Further, the intermediate frequency filtering and amplifying unit comprises a pi-type attenuation network module P1, an LC filter L1, a numerical control attenuator At1, an amplifier A1, a pi-type attenuation network module P2, an amplifier A2 and an LTCC filter LT1 which are sequentially connected in series.

Further, the frequency conversion filtering unit comprises a mixer M1, a pi-type attenuation network module P4, a dielectric filter DF1, a pi-type attenuation network module P5, an amplifier A3, a dielectric filter DF2, a pi-type attenuation network module P6, an amplifier a4, a pi-type attenuation network module P7, a mixer M2 and a chip attenuator TC1 which are sequentially connected in series, and the LTCC filter LT1 is connected with the mixer M1 through a line provided with the pi-type attenuation network module P3.

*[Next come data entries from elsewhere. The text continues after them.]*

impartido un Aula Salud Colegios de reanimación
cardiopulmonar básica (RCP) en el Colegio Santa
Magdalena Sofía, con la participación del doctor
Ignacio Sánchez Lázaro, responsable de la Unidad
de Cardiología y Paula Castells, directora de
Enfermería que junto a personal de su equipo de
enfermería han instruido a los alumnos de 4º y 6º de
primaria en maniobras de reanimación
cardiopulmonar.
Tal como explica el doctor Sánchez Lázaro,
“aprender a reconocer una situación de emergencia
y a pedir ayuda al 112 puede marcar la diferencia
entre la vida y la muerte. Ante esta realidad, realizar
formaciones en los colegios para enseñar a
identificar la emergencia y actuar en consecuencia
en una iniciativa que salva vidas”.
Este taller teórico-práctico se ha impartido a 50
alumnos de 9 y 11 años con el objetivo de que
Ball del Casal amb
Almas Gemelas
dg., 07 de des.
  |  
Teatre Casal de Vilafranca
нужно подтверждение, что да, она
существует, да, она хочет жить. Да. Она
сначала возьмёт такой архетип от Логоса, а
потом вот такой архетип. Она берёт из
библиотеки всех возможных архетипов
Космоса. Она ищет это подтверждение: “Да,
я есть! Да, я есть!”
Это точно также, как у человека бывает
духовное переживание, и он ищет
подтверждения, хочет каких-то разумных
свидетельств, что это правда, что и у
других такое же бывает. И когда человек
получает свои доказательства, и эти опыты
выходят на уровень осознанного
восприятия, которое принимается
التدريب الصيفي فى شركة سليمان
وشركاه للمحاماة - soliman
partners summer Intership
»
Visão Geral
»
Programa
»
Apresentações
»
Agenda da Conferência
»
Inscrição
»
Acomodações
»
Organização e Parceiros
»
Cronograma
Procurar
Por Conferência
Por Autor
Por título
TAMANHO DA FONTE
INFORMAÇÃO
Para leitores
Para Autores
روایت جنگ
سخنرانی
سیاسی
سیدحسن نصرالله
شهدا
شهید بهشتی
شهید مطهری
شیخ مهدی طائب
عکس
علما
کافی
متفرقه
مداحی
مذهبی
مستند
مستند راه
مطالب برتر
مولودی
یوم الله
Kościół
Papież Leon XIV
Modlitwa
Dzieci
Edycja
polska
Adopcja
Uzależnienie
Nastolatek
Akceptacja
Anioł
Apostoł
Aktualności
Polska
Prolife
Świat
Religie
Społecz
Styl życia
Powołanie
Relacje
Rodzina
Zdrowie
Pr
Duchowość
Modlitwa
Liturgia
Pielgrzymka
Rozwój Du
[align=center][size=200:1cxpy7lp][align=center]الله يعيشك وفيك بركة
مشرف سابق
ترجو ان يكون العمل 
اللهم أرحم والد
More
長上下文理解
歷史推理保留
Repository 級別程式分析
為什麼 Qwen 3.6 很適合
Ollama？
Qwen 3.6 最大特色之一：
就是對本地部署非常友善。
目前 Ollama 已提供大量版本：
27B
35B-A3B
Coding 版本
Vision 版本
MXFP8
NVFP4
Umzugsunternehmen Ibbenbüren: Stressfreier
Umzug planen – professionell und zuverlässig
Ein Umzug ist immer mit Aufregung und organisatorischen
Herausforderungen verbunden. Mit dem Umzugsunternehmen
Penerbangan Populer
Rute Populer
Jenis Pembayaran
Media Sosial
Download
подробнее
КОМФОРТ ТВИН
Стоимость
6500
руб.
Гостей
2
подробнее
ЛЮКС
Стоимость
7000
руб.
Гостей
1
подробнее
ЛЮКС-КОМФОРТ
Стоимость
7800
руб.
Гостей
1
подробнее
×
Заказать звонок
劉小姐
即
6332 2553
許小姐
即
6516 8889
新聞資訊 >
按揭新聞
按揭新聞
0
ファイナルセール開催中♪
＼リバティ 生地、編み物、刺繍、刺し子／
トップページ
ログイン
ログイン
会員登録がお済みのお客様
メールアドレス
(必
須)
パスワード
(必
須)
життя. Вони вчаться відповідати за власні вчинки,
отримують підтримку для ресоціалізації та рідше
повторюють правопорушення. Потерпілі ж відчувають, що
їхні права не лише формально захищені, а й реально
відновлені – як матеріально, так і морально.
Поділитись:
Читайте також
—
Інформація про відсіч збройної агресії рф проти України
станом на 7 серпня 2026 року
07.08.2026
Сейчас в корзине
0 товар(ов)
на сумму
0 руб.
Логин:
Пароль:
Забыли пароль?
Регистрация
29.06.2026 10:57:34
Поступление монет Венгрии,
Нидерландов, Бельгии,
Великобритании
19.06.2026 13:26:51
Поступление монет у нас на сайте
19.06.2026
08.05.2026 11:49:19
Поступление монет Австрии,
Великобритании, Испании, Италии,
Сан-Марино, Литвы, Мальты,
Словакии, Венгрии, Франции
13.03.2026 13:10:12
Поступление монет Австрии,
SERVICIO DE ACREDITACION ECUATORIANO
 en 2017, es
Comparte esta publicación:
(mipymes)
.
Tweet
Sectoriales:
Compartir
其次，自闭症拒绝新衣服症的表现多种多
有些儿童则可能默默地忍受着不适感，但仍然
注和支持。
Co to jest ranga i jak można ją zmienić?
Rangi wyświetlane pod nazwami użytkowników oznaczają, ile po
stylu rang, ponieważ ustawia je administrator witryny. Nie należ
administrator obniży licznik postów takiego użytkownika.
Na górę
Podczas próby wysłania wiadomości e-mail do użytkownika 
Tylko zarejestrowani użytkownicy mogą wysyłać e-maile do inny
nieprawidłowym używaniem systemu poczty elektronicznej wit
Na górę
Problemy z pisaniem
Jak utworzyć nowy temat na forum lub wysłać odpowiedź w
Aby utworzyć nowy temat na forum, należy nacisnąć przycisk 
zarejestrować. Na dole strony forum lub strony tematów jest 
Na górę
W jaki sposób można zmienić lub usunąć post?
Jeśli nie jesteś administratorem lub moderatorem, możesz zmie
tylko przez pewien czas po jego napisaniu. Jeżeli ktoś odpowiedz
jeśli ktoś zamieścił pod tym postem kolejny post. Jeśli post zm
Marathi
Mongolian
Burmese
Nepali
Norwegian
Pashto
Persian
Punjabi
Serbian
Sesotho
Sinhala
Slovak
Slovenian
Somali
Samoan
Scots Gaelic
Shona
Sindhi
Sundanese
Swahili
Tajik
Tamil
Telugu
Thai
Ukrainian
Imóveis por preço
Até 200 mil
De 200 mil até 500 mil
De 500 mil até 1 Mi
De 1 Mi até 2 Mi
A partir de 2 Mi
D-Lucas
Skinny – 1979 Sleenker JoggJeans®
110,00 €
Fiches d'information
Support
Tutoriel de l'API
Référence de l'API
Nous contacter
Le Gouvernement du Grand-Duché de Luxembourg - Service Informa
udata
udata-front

Further, the output amplification filtering unit comprises a band-pass cavity filter D1, a chip attenuator TC2, an amplifier A5, a chip attenuator TC3, an amplifier A6 and a pi-type attenuation network module P8 which are sequentially connected in series.

Further, the single chip microcomputer control unit comprises a single chip microcomputer, the single chip microcomputer is respectively connected with an RS232 driving chip and a phase-locked loop, and the single chip microcomputer is further connected with the numerical control attenuator At 1.

Further, the local oscillation unit includes a first local oscillation module and a second local oscillation module, the first local oscillation module and the second local oscillation module are both connected to the single chip microcomputer, the first local oscillation module is connected to the frequency mixer M1, and the second local oscillation module is connected to the frequency mixer M2.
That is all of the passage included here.